Much of Orfordness, Havergate Island and the marshes up the Alde look just like that. The river wall and marsh just above Slaughden is almost the only area not breached / flooded which I guess is just as well as that is how the water would get into the town 'the back way'.
 
glacial isostatic adjustment, I am given to understand.


I guess your descendants will be able to grow rice and coconuts.
 
I think the key word here is 'marsh'. A bit of an overflow for occasional 'oops' weather events.

Makes a change from dragging wooly mammoth bones off the floor of the North Sea.
 
I imagine there was quite a lot of flooding around. This was the Colne at the weekend from WSC looking towards Fingringhoe to the right.

panoramacolne_zps330d3d7c.jpg
 
I was hoping all the water in the river might have opened up the mouth of the river but it seems not, didnt drop very quickly. Am working in Martello Tower this week, will have a good look from the roof. All this water in excellent pic ran away fairly soon, so I was told. Not so at Snape unfortunetly. Upsons boatyard got it upto bench height but no major losses. AYC raised clubhouse was 18ins from flooding. Tide almost to top of river wall. We got off lightly here, lets hope thats it for 60 years.
 
Not warming.......the SE corner of UK is sinking, NW is rising, to do with the weight of ice up north during the last Ice Age. Or something.

That's why I did not refer to the rice, but just the coconuts - or do they need submergence, too? :ambivalence:
 
I was hoping all the water in the river might have opened up the mouth of the river but it seems not, didnt drop very quickly. Am working in Martello Tower this week, will have a good look from the roof. All this water in excellent pic ran away fairly soon, so I was told. Not so at Snape unfortunetly. Upsons boatyard got it upto bench height but no major losses. AYC raised clubhouse was 18ins from flooding. Tide almost to top of river wall. We got off lightly here, lets hope thats it for 60 years.

Alas Snape village did not get off lightly. Our daughter's cottage, opposite the Golden Key, had several feet of surging water through it between 2.30 and 3am on Friday morning, as did about 15 other nearby properties plus The Crown Inn where most of the 40 odd turkeys, geese, ducks and chickens perished (the other livestock had been moved).
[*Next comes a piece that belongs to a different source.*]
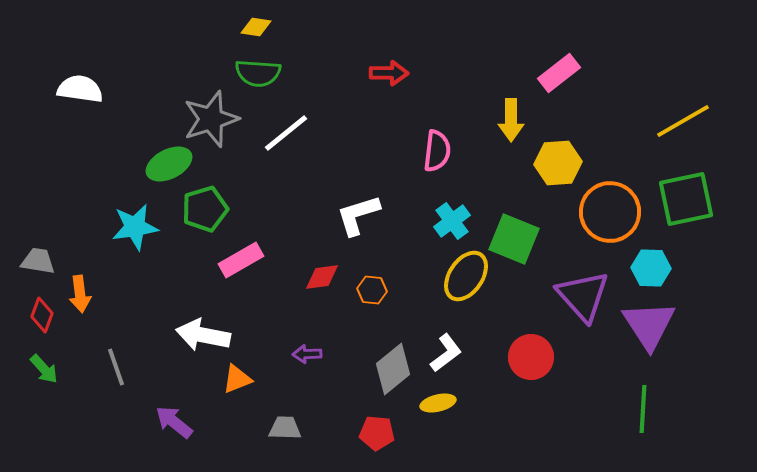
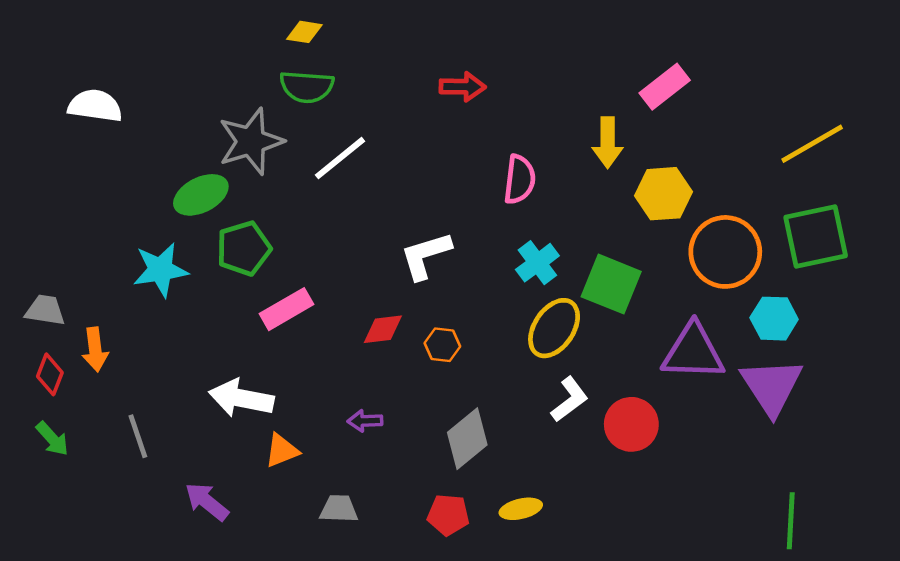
purple triangle: (583, 296) -> (693, 352), turned -46
white L-shape: (446, 353) -> (570, 399), moved
yellow ellipse: (438, 403) -> (521, 509), moved
green line: (643, 409) -> (791, 521), moved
The surge, which was heard by Adrian, on watch fireman from Orford, coming up the Butley River, and seen by the Upsons boatyard staff as a "wall" of water coming through their building shed around 2am, then went on up to the head of the river where it met Snape bridge ahead and the raised quay at The Maltings to the south. Nowhere else for it to go but over the north wall and up to the Gromford Lane/Priory Road crossroads. It topped the wall by half a metre and took away all the gravel path recently installed along the top. Bridge Road was under water still yesterday and still closed to traffic today.
Our daughter and her family and all their flooded neighbours are still trying to come to terms with the devastation, which was worse than in 1953.
 
The problem with all those marshes is that they are entirely artificial and un-natural. They hold fresh water when they should be salt. The flood defences have wrecked the natural activity of the beaches and marshes.

Unfortunately, the RSPB and other environmental outfits have sold the notion of a sanitised, picture post card version of nature where pretty ducks fly about and frolic in the sun.. and people buy into the notion by watching countryfile and driving out to look the pretty landscape...
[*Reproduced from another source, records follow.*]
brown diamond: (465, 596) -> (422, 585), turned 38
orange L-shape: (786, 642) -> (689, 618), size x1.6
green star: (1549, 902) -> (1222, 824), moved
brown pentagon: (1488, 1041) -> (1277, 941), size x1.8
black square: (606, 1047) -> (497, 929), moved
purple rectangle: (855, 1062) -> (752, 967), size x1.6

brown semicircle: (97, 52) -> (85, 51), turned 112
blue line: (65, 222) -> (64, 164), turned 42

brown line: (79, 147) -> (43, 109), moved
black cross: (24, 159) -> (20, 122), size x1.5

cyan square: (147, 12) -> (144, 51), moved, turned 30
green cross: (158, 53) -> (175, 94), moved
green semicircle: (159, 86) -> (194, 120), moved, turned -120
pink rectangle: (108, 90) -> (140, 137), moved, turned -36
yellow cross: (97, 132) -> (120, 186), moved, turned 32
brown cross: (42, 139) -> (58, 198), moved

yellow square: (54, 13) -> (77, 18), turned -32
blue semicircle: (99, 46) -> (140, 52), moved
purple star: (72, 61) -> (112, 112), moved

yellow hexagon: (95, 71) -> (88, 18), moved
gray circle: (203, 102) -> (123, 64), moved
The reality of nature is somewhat different as Jan's daughter has found to her cost.
 
Don't get me going about the RSPB, they have a great deal to answer for.
Not least at Wallasea where until relatively recently, bumper crops of wheat grew on the island's 2,000 acres of rich alluvial soil.
Not any more since the RSPB flooded it and are currently filling it with all that spoil, how convenient for Cross Rail. Still we do now have lit buoyage all the way up the Crouch...
 
Agree with you about the Wallasea theme park...
The matrrial comming out of that could have built flood defences to protect people and homes.... but the RSPB. and a lot of council workers seem to think slugs, worms and flying shytehawks are more important than people.